Notably, the Order does not create a new licensing category; it operates as an exemption instrument. This means practitioners must read it alongside the LCSA and the Liquor Licensing Regulations to understand the baseline restrictions and the licence conditions that remain applicable.

Who Does This Legislation Apply To?

The Exemption Order applies to licensees holding Class 3A, Class 3B, or Class 4 liquor licences under the Liquor Control (Supply and Consumption) (Liquor Licensing) Regulations 2015. The exemption is conditional: it applies only where the licensed premises are specified in the liquor licence and the licensee also supplies liquor online or through a telecommunication service.

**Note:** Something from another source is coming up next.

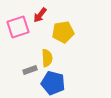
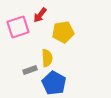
blue pentagon: moved 1 px right; rotated 15 degrees clockwise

Accordingly, the exemption is not “blanket” for all online liquor sales. It is tied to (i) the licence class, (ii) the premises specified in the licence, and (iii) the mode of supply (online/telecommunication). If a licensee’s online sales are not properly connected to the licensed premises or if the licensee is outside the specified licence classes, the exemption would not apply.

Why Is This Legislation Important?

This Exemption Order is important because it clarifies how the LCSA’s restrictions operate in the context of modern distribution channels. Without such an exemption, a licensee might face legal risk when selling liquor online or delivering liquor outside standard premises-based limitations. By carving out specific exemptions, the Order enables regulated after-hours and off-premises commerce—while still imposing boundaries through the “other licensed premises” and “not a public place” delivery limitations.

For practitioners, the key value lies in advising on compliance design. The exemptions are conditional and fact-dependent. Lawyers advising licensees should focus on operational controls such as:

  • confirming the licence class (Class 3A/3B/4);
  • ensuring the online/telecommunication supply is conducted in a manner consistent with the licensed premises specified in the licence;
  • implementing delivery address screening to ensure deliveries are to other licensed premises or places that are not public places;
  • tracking and enforcing trading hours rules, while leveraging the section 4 exemption for after-hours online sales and deliveries.

From an enforcement perspective, the Exemption Order also provides a structured defence framework. If regulators allege a breach of sections 5(1) or 6(1)(a), the licensee can assess whether the statutory conditions for the exemption are satisfied. Because the Order is narrow, the evidential record (licence documents, delivery logs, trading-hours schedules, and platform/telecommunication arrangements) becomes critical.

  • Liquor Control (Supply and Consumption) Act 2015 (Act 5 of 2015), in particular sections 5(1) and 6(1)(a) (the provisions being exempted)
  • Liquor Control (Supply and Consumption) (Liquor Licensing) Regulations 2015 (G.N. No. S 181/2015), including regulation 4(1)(e), 4(1)(f), and 4(1)(g) for licence classes 3A, 3B, and 4
  • Telecommunications Act 1999, section 2 (definition of “telecommunication service”)
  • Legislation Timeline (for version control and amendment tracking, including S 719/2023 effective from 2 Jan 2024)

Source Documents

This article provides an overview of the Liquor Control (Supply and Consumption) (Exemption) Order 2017 for legal research and educational purposes. It does not constitute legal advice. Readers should consult the official text for authoritative provisions.